Soul of the Fire tsot-5 Read online

Page 7

Chapter 7

  Splashing through the mud, Zedd, Ann, Cara, and Kahlan chased after Richard as he raced out into the passageways between the stuccoed walls of buildings. Kahlan had to squint to see through the downpour. The deluge was so cold it made her gasp.

  Hunters, their ever-present protectors, appeared from the sweeping sheets of rain to run along beside them. The buildings flashing by were mostly single-room homes sharing at least one common wall, but sometimes as many as three. Together, they clustered into a complex maze seemingly without design.

  Following right, behind Richard, Ann surprised Kahlan with her swift gait. Ann didn’t look a woman designed to run, but she kept up with ease. Zedd’s bony arms pumped a swift and steady cadence. Cara, with her long legs, loped along beside Kahlan. The sprinting hunters ran with effortless grace. At the lead, Richard, his golden cape billowing out behind, was an intimidating sight; compared with the wiry hunters, he was a mountain of a man avalanching through the narrow streets.

  Richard followed the meandering passageway a short distance before darting to the right at the first corner. A black and two brown goats thought the rushing procession a curiosity, as did several children in tiny courtyards planted with rapeseed for the chickens. Women gaped from doorways flanked by pots of herbs.

  Richard rounded the next corner to the left. At the sight of the charging troop of people, a young woman beneath a small roof swept a crying child into her arms. Holding the little boy’s head to her shoulder, she pressed her back against the door, to be out of the way of the trouble racing her way. The boy wailed as she tried to hush him.

  Richard slid to a fluid but abrupt stop, with everyone behind doing their best not to crash into him. The woman’s frightened, wide-eyed gaze flitted among the people suddenly surrounding her as she stood in her doorway.

  “What is it?” she asked. “Why do you want us?”

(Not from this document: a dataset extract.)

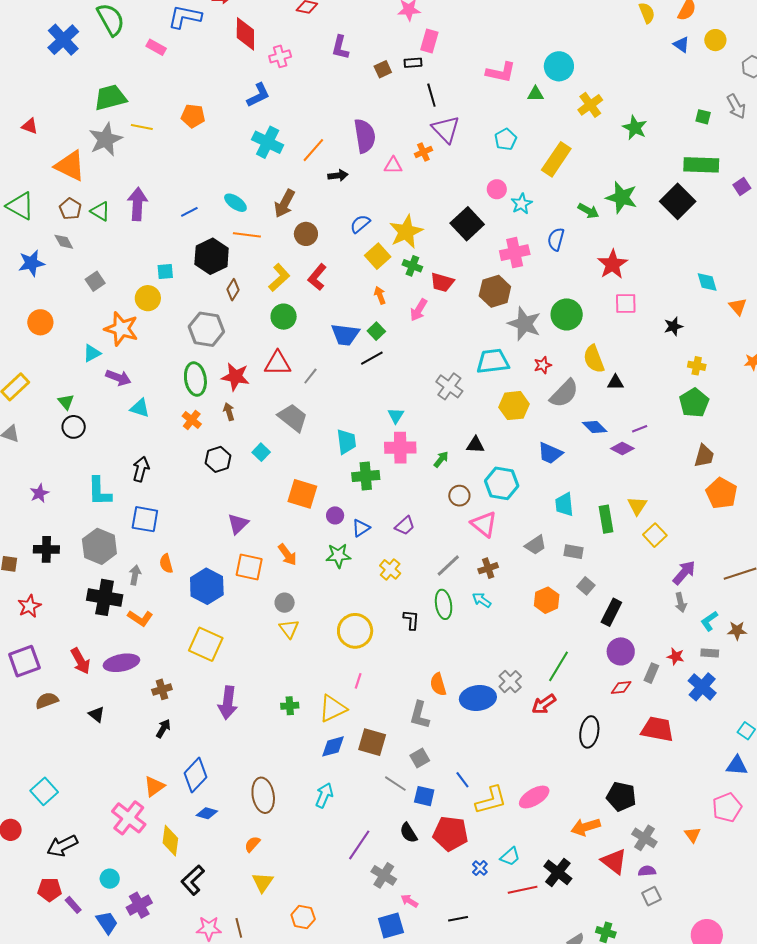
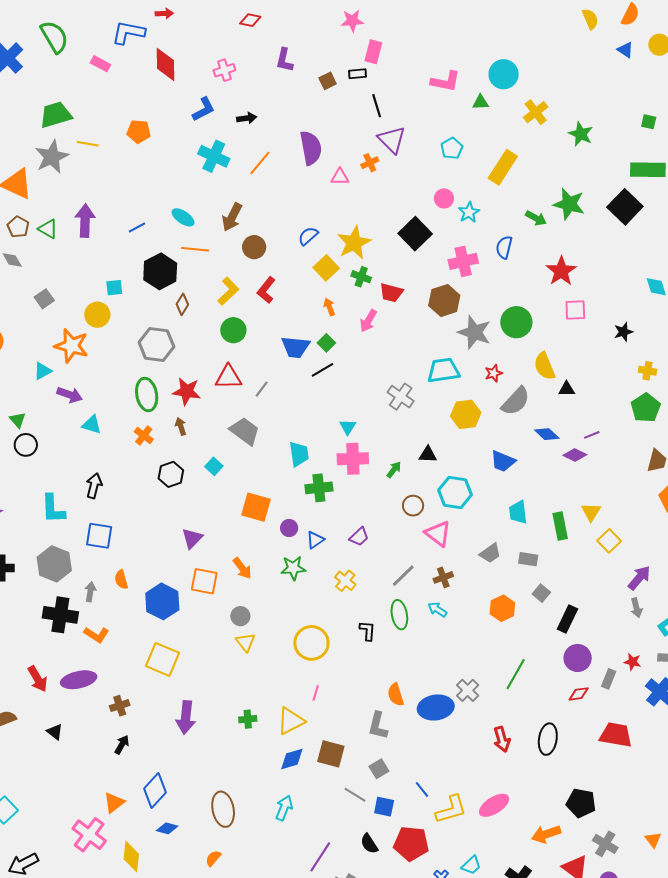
red diamond: (245, 34) -> (165, 64), moved
black arrow: (338, 175) -> (247, 118), moved
red arrow: (544, 704) -> (502, 739), moved, turned -70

  Richard wanted to know what she was saying before she had finished saying it. Kahlan squeezed her way through to the fore of the group. Blood beaded along scratches and ran from cuts on the boy the woman clutched in her arms.

  “We heard your son cry out.” With tender fingers, Kahlan stroked the bawling child’s hair. “We thought there was trouble. We were concerned for your boy. We came to help.”

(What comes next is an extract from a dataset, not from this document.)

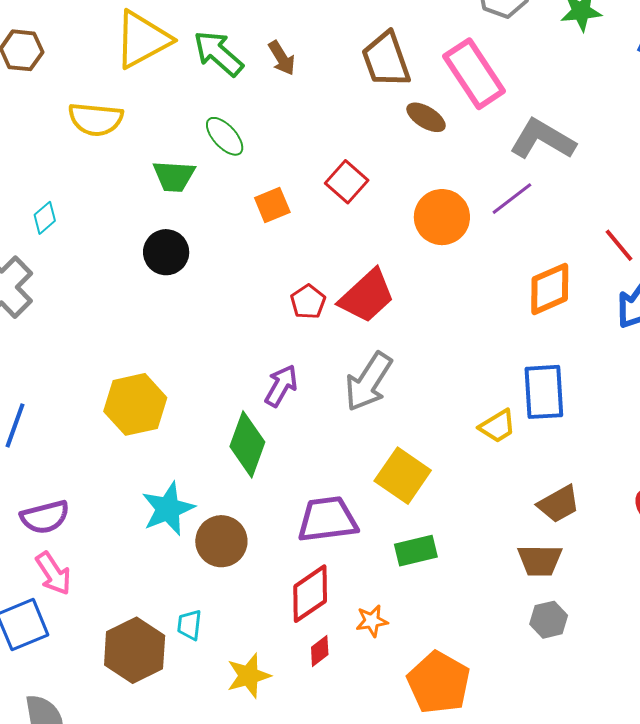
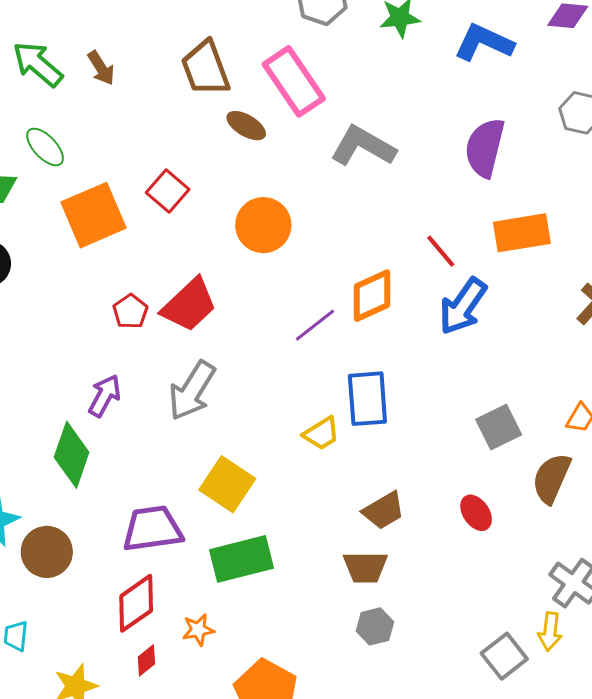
purple line: (512, 199) -> (315, 325), moved
orange square: (272, 205) -> (94, 215), size x1.8
green rectangle: (416, 551) -> (241, 559), size x1.5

  Relieved, the woman let the weight of the boy slip from her hip to the ground. She squatted and pressed a bloodstained wad of cloth to, his cuts as she briefly cooed comfort to calm his panic.

  She looked up at the crowd around her. “Ungi is fine. Thank you for your concern, but he was just being a boy. Boys get themselves in trouble.”

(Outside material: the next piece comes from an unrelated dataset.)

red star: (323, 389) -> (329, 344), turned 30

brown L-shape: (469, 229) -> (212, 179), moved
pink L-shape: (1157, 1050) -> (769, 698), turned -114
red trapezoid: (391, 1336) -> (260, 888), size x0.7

  Kahlan told the others what the woman had said.

  “How did he get all clawed up?” Richard wanted to know.

  “Ka chenota,” the woman answered when Kahlan asked Richard’s question.

  “A chicken,” Richard said before Kahlan could tell him. Apparently, he had learned that chenota meant chicken in the Mud People’s language. “A chicken attacked your boy? Ka chenota?”

  She blinked when Kahlan translated Richard’s question. The woman’s cynical laughter rang out through the drumbeat of the rain. “Attacked by a chicken?” Flipping her hand, she scoffed, as if she had thought for a moment they were serious. “Ungi thinks he is a great hunter. He chases chickens. This time he cornered one, frightening it, and it scratched him trying to get away.”

  Richard squatted down before Ungi, giving the boy’s dark fall of wet hair a friendly tousle. “You’ve been chasing chickens? Ka chenota? Teasing them? That isn’t what really happened, is it?”

  Instead of interpreting Richard’s questions, Kahlan crouched down on the balls of her feet. “Richard, what’s this about?”

  Richard put a comforting hand on the child’s back as his mother wiped at blood running down his chest. “Look at the claw marks,” Richard whispered. “Most are around his neck.”

  Kahlan heaved a chafed sigh. “He no doubt tried to pick it up and hold it to himself. The panicked chicken was simply trying to get away.”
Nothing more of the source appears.